Wie Sie sich finden, indem Sie sich verlieren

Von Uwe Pettenberg

Wie Sie sich selbst finden

Haben Sie schon einmal versucht, etwas zu verlieren? Und je größer der Wunsch war, dieses Etwas zu verlieren, umso schwieriger wurde es? Wenn Sie sich nicht bemühen, (etwas) zu verlieren, kann es geschehen. Wir verlieren (uns) erst, wenn wir uns dessen gar nicht bewusst sind. Und wenn uns das gelingt, dass wir uns vollkommen verlieren und an den Moment hingeben, dann können wir uns finden.

Wer sucht, findet nicht

Damit keine Missverständnisse entstehen, ich spreche hier nicht über ein Verlieren im Sinne von nicht mehr wissen, wer man eigentlich ist, über das Verloren sein im Außen.

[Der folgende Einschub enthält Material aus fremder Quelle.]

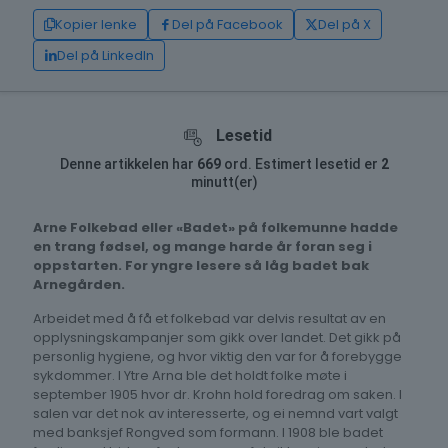
Kopier lenke
Del på Facebook
Del på X
Del på LinkedIn
Lesetid
Denne artikkelen har
669
ord. Estimert lesetid er
2
minutt(er)
Arne Folkebad eller «Badet» på folkemunne hadde
en trang fødsel, og mange harde år foran seg i
oppstarten. For yngre lesere så låg badet bak
Arnegården.
Arbeidet med å få et folkebad var delvis resultat av en
opplysningskampanjer som gikk over landet. Det gikk på
personlig hygiene, og hvor viktig den var for å forebygge
sykdommer. I Ytre Arna ble det holdt folke møte i
september 1905 hvor dr. Krohn hold foredrag om saken. I
salen var det nok av interesserte, og ei nemnd vart valgt
med banksjef Rongved som formann. I 1908 ble badet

Ich meine das Gegenteil. Ich spreche über das sich Verlieren im Jetzt, in meinem Dasein, in meinem So sein, in mir. Wie gesagt, danach suchen wird nicht funktionieren. Es handelt sich hier mehr um das Geschehen lassen.

Als ich noch ein kleiner Junge war, trennten sich meine Eltern. Fortan wuchs ich alleine bei meiner Mutter auf und musste schneller erwachsen werden und „meinen Mann stehen“ als mir lieb war. Das hat mich natürlich in jeder Hinsicht geprägt. Beruflich habe ich mich in meiner ersten Laufbahn an meinem Vater orientiert und habe ihm unbewusst nachgeeifert, um seine Anerkennung und auch endlich seine Aufmerksamkeit zu bekommen. In meinen Beziehungen war ich ständig als der "Retter" unterwegs und nur damit beschäftigt, den Frauen zu geben, was sie scheinbar brauchten – denn so kannte ich das ja auch von klein auf – ohne mir je Gedanken darüber zu machen, was ich eigentlich brauchte, geschweige denn, dass ich je überlegte hatte, ob dieser Beruf auch meine Berufung war. Nach außen war ich immer der Strahlemann und der Macher, immer unterwegs, immer unterhaltsam, stets gut gelaunt, stets smart gekleidet, niemand wäre auf die Idee gekommen, dass es in meinem Innersten oft finster und traurig aussah. Mich nicht zu verlieren, war überlebensnotwendig, ich hätte keinen Halt in mir gefunden.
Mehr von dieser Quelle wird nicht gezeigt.